Of course, the strategy in the above example isn’t an exact science, and there is a lot of behavioral psychology behind how people make choices in situations like this, especially when betting with real money. But the example provides a very rough idea of how you might discern a subjective probability of an event. The example also illustrates that probabilities can be “personal”; your information or assumptions will influence your assessment of the likelihood.

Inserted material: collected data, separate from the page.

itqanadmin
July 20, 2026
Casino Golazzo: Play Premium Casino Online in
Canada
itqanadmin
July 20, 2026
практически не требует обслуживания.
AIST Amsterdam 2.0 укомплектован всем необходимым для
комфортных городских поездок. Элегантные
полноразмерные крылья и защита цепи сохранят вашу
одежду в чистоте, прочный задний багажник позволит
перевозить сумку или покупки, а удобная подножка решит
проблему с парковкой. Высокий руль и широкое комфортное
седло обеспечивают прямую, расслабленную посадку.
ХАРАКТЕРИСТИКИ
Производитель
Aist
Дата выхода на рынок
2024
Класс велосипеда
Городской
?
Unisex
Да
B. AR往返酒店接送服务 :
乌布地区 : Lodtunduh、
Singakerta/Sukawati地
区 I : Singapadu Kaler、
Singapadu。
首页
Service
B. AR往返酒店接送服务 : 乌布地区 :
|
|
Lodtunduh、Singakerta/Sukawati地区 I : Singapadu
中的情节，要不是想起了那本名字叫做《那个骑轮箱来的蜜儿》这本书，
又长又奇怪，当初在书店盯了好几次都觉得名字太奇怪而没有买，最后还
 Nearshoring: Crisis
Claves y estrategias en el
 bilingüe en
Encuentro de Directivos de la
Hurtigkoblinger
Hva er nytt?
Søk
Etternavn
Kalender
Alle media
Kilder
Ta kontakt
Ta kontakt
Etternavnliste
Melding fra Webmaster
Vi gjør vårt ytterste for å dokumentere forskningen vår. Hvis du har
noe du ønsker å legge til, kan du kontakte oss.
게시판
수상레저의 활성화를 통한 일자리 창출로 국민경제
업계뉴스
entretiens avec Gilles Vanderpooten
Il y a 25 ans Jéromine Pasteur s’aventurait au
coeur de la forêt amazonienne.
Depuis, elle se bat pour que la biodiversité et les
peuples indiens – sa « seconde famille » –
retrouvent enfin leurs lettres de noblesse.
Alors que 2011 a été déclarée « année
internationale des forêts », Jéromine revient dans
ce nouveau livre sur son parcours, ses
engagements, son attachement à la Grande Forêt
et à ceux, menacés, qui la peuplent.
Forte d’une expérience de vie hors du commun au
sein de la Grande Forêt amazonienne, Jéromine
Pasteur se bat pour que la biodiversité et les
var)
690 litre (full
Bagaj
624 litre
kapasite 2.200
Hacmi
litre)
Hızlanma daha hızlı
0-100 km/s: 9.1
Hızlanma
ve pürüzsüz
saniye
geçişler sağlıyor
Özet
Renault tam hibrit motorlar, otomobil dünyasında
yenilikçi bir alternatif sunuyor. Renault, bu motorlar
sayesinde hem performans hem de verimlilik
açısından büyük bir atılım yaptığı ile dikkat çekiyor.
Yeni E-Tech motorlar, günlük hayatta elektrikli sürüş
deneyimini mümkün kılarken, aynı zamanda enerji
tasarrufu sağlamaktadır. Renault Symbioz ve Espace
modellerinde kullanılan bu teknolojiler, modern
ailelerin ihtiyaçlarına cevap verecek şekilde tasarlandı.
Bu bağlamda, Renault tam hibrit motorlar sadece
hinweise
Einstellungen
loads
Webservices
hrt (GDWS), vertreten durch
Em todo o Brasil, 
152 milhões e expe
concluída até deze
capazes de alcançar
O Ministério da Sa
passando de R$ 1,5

We close this section with some brief comments about subjectivity. Subjectivity is not bad; “subjective” is not a “dirty” word. Any probability model involves some subjectivity, even when probabilities can be interpreted naturally as long run relative frequencies. For example, assuming a die is fair does not codify an objective truth about the die. Instead, “fairness” reflects a reasonable and tractable mathematical model. In the real world, any “fair” six-sided die has small physical imperfections that cause the six faces to have different probabilities. However, the differences are usually small enough to be ignored for most practical purposes. Assuming that the probability that the die lands on each side is 1/6 is much more tractable than assuming the probability of a 1 is 0.1666666668, the probability of a 2 is 0.1666666665, etc. (Furthermore, measuring the probability of each side so precisely would be extremely difficult.) But assuming that the probability that the die lands on each side is 1/6 is also subjective. We might readily agree to assume that the probability that a six-sided die lands on 1 is 1/6, but we might not reach a concensus on the probability that the Chiefs win the Superbowl. But the fact that there cam be many reasonable probability models for a situation like the 2022 Superbowl does not make the corresponding subjective probabilities any less valid than long run relative frequencies.